Alexandre Loukachenko est-il un allié digne de confiance pour la Russie? Soutient-il réellement Vladimir Poutine ou n’a-t-il simplement pas le choix?

Poutine et lui se méprisent. Versatile et flirtant parfois avec l’Ukraine, je crois que Loukachenko essaiera jusqu’au bout de ne pas impliquer l’armée biélorusse parce que celle-ci est faible et serait vite écrasée. Il défend en revanche ici son régime et s’en tiendra à ça, faute de quoi il s’expose à un désastre. On peut même se demander s’il ouvrira la frontière pour laisser passer les Russes.

Evoquons maintenant votre travail d’artiste et le fait que vous vous auto-proclamiez «Stanley Kubrick de la littérature». Que signifie cette posture?

Disons que je n’aime pas faire du surplace. Kubrick a testé différents genres de cinéma lui aussi. En termes d’écriture, j’aime me lancer des défis. Par exemple un roman historique écrit comme une tragédie grecque antique.  

Vous écrivez en russe uniquement ?

Oui, car à ma connaissance cette langue n’est pas la propriété de la Russie. J’estime d’ailleurs qu’il est de mon devoir de répéter sans cesse que le russe est tout autant ma langue. Mais le parler ne signifie pas partager les mêmes ambitions impérialistes que le président russe actuel. Sur les réseaux sociaux, des internautes ont tranché, concluant que j’avais tort. Quand bien même j’ai accompli mes études secondaires en Biélorussie, je ne rêve ni ne plaisante dans cette langue.

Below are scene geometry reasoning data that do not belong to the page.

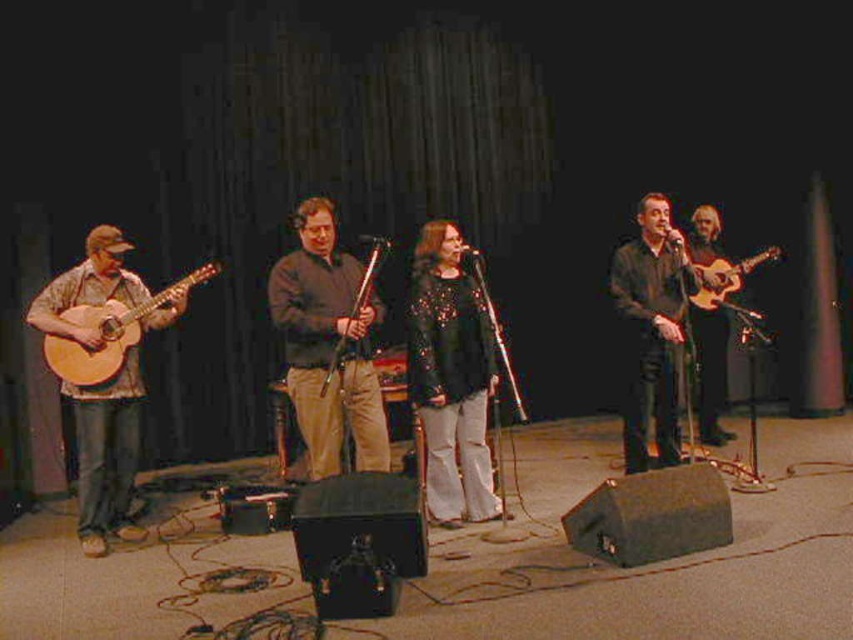 Question: Is matte brown guitar at left positioned in front of natural wood acoustic guitar at left?

Choices:
 (A) yes
 (B) no

Answer: (A)

Question: Does sparkly black dress at center have a smaller size compared to light brown acoustic guitar at right?

Choices:
 (A) no
 (B) yes

Answer: (A)

Question: Is matte brown acoustic guitar at left bigger than matte black shirt at center?

Choices:
 (A) yes
 (B) no

Answer: (A)

Question: Which object is the farthest from the matte brown acoustic guitar at center?

Choices:
 (A) matte brown acoustic guitar at left
 (B) natural wood acoustic guitar at left
 (C) light brown acoustic guitar at right
 (D) sparkly black dress at center

Answer: (C)

Question: Which point is closer to the camera?

Choices:
 (A) light brown acoustic guitar at right
 (B) sparkly black dress at center
 (C) matte brown guitar at left
 (D) matte brown acoustic guitar at left

Answer: (C)

Question: Which is farther from the matte black shirt at center?

Choices:
 (A) matte brown acoustic guitar at center
 (B) matte brown acoustic guitar at left

Answer: (B) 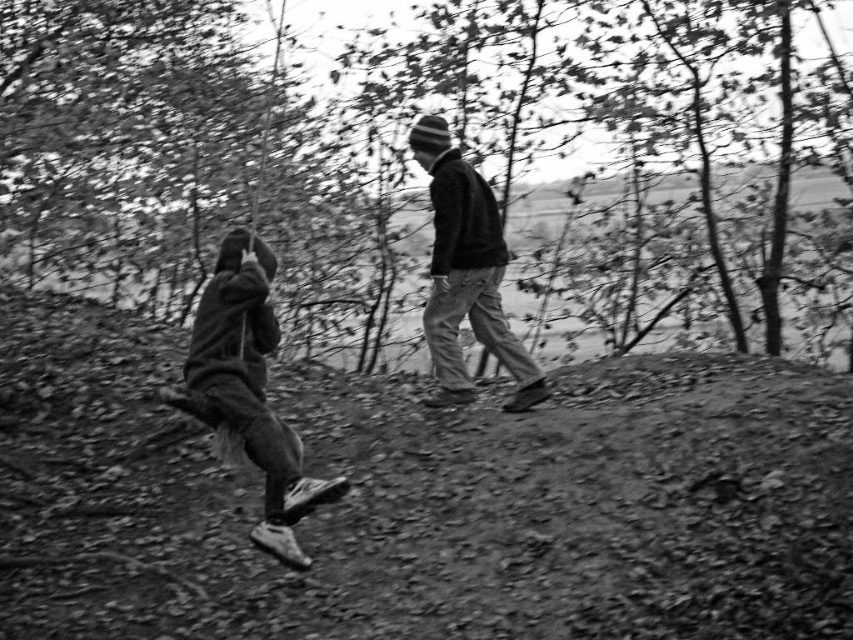 Question: Considering the relative positions of smooth bark tree at upper center and knit cap at center in the image provided, where is smooth bark tree at upper center located with respect to knit cap at center?

Choices:
 (A) above
 (B) below

Answer: (A)

Question: Which object appears closest to the camera in this image?

Choices:
 (A) knit cap at center
 (B) smooth bark tree at upper center

Answer: (A)

Question: Can you confirm if smooth bark tree at upper center is positioned below knit cap at center?

Choices:
 (A) yes
 (B) no

Answer: (B)

Question: Is dark gray fleece jacket at lower left to the right of knit cap at center from the viewer's perspective?

Choices:
 (A) no
 (B) yes

Answer: (A)

Question: Based on their relative distances, which object is nearer to the knit cap at center?

Choices:
 (A) dark gray fleece jacket at lower left
 (B) smooth bark tree at upper center

Answer: (A)

Question: Which point is farther from the camera taking this photo?

Choices:
 (A) (460, 74)
 (B) (282, 433)

Answer: (A) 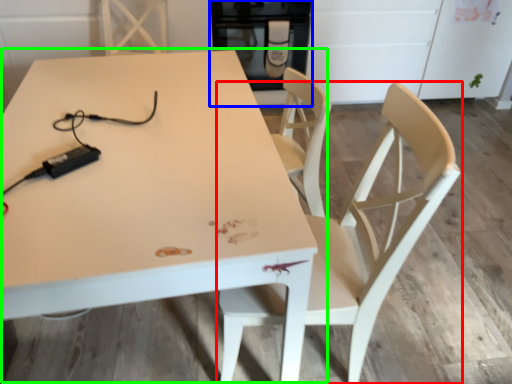 Question: Estimate the real-world distances between objects in this image. Which object is closer to chair (highlighted by a red box), appliance (highlighted by a blue box) or table (highlighted by a green box)?

Choices:
 (A) appliance
 (B) table

Answer: (B) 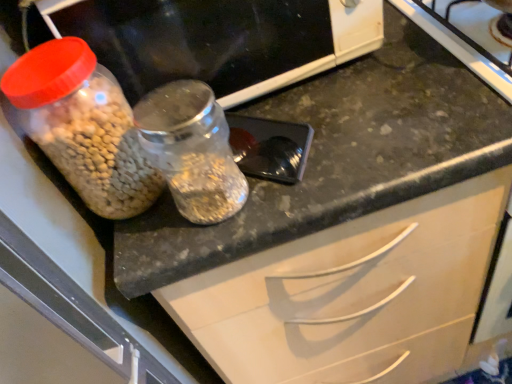 At what (x,y) coordinates should I click in order to perform the action: click on vacant region in front of metallic black spoon at center. Please return your answer as a coordinate pair (x, y). Image resolution: width=512 pixels, height=384 pixels. Looking at the image, I should click on (280, 212). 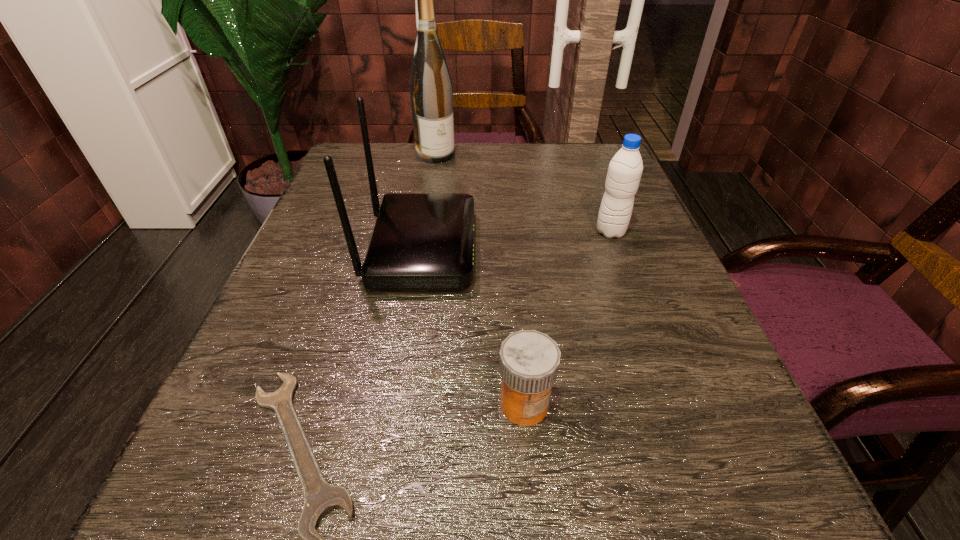 You are a GUI agent. You are given a task and a screenshot of the screen. Output one action in this format:
    pyautogui.click(x=<x>, y=<y>)
    Task: Click on the unoccupied position between the wine bottle and the fourth object from left to right
    Image resolution: width=960 pixels, height=540 pixels.
    Given the screenshot: What is the action you would take?
    pyautogui.click(x=480, y=279)

This screenshot has width=960, height=540. Find the location of `empty location between the farthest object and the water bottle`. empty location between the farthest object and the water bottle is located at coordinates (523, 193).

Identify which object is located as the nearest to the tallest object. Please provide its 2D coordinates. Your answer should be formatted as a tuple, i.e. [(x, y)], where the tuple contains the x and y coordinates of a point satisfying the conditions above.

[(420, 240)]

The image size is (960, 540). Find the location of `object that stands as the closest to the wrench`. object that stands as the closest to the wrench is located at coordinates (529, 360).

Locate an element on the screen. The image size is (960, 540). free space in the image that satisfies the following two spatial constraints: 1. on the front side of the wine bottle; 2. on the left side of the rightmost object is located at coordinates (423, 232).

In order to click on free location that satisfies the following two spatial constraints: 1. on the front side of the tallest object; 2. on the left side of the water bottle in this screenshot , I will do `click(423, 232)`. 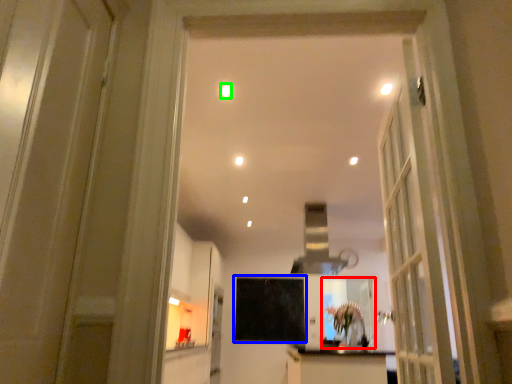 Question: Which is nearer to the mirror (highlighted by a red box)? screen door (highlighted by a blue box) or lighting (highlighted by a green box).

Choices:
 (A) screen door
 (B) lighting

Answer: (A)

La Suisse et sa pluralité de langues est à mon avis un bon exemple. On y parle le français sans être pour autant un Français. Et on ne devient pas Italien en Suisse en parlant cet langue. Idem pour le russe, une langue parlée encore en Ukraine. Mais personne n’a fait autant que Poutine pour que celle-ci soit rejetée ici également.

Pensez-vous que l’Europe serait tentée d’annihiler la culture russe?

J’en ai fait déjà moi-même l’expérience. En 2014, après avoir reçu un prix russe récompensant mon ouvrage «Ex-Son» (Un fils perdu), écrit anti-dictature, un site européen a supprimé la mention de ce prix dans ma biographie.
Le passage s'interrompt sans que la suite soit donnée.